▶ **Instructions to follow**:
Some lines hold the string "pour". Copy all of them from the material that follows.
□ □ □ □ □ □ □
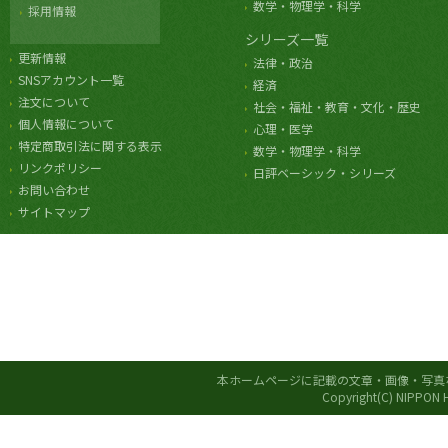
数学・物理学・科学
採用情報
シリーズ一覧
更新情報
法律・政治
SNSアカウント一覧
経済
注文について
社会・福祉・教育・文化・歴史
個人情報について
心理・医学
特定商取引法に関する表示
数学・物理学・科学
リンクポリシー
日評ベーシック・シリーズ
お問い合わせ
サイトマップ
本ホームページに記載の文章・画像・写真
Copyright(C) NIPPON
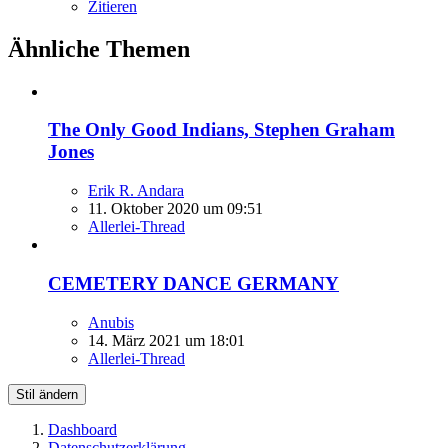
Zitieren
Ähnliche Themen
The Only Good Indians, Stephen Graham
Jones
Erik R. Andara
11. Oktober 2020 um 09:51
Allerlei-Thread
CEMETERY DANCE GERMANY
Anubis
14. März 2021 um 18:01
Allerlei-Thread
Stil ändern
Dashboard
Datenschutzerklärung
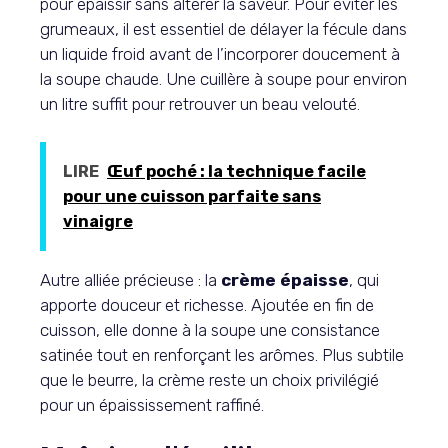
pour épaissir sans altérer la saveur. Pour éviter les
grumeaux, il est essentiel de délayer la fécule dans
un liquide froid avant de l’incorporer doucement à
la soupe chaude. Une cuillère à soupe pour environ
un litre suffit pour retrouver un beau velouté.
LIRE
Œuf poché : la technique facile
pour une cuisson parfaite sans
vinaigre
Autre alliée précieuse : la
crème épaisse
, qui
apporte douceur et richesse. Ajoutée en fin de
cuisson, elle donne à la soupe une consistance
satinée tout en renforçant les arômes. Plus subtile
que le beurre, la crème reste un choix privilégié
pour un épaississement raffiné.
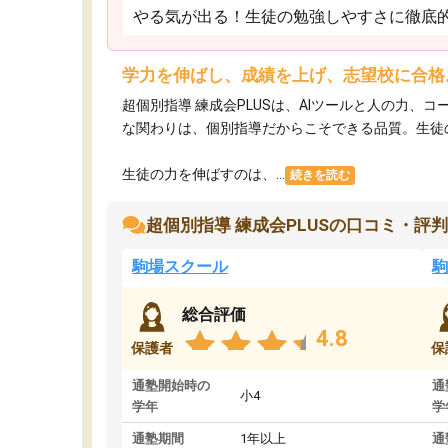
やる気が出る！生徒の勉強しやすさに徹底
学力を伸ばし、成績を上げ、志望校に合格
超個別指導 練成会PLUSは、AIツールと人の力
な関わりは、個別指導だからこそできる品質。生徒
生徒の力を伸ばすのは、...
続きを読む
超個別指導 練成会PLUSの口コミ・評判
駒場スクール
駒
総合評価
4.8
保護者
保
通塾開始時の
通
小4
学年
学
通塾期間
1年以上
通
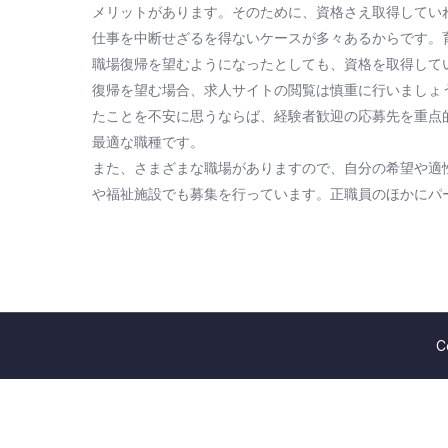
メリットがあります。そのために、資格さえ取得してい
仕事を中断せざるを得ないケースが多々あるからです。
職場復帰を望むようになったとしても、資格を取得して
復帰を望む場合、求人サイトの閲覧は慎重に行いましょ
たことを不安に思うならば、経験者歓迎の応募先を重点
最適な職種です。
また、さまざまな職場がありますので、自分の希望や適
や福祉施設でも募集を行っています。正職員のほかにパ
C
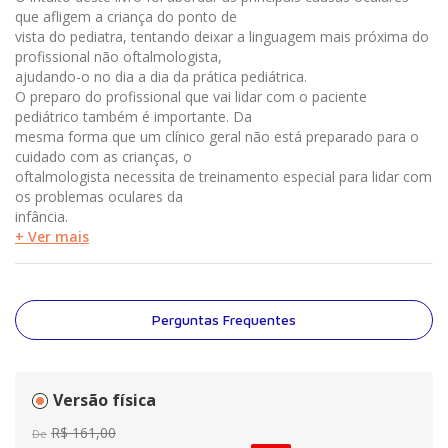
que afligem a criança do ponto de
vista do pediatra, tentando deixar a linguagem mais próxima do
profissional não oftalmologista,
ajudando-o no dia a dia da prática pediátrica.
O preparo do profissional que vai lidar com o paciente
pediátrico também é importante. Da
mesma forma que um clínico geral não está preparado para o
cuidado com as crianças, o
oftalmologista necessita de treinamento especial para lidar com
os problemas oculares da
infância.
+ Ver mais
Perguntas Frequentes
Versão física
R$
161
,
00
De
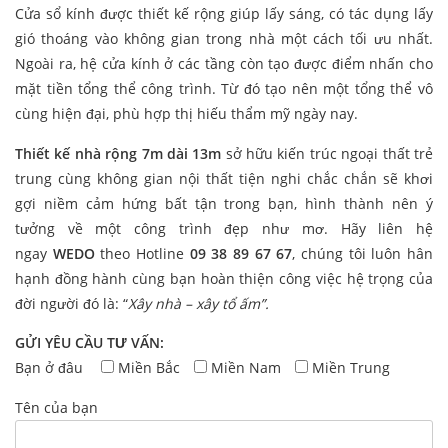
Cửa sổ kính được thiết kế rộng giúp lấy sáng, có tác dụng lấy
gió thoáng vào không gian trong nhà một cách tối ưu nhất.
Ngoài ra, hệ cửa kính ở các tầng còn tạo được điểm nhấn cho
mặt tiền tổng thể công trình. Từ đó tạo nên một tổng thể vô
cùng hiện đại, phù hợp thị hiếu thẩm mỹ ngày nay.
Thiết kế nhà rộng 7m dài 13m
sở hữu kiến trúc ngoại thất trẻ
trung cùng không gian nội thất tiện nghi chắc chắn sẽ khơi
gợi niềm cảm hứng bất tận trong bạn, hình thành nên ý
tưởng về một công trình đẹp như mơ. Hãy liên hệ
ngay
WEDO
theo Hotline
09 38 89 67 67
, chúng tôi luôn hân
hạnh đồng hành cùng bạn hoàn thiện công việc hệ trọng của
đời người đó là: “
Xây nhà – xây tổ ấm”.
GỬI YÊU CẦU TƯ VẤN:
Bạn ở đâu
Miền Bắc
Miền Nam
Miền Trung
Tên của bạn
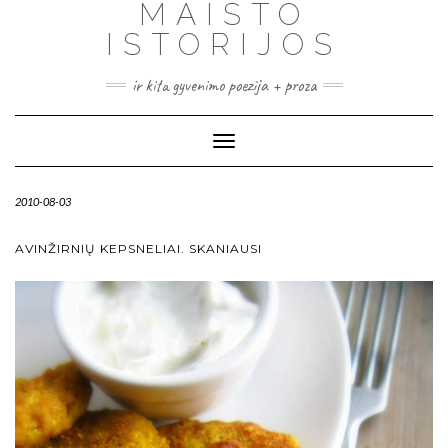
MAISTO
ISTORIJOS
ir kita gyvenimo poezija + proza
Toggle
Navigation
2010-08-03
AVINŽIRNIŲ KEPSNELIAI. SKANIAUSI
□ □ □ □ □ □ □
▶ **Task response**:
pour épaissir sans altérer la saveur. Pour éviter les
la soupe chaude. Une cuillère à soupe pour environ
un litre suffit pour retrouver un beau velouté.
pour une cuisson parfaite sans
pour un épaississement raffiné.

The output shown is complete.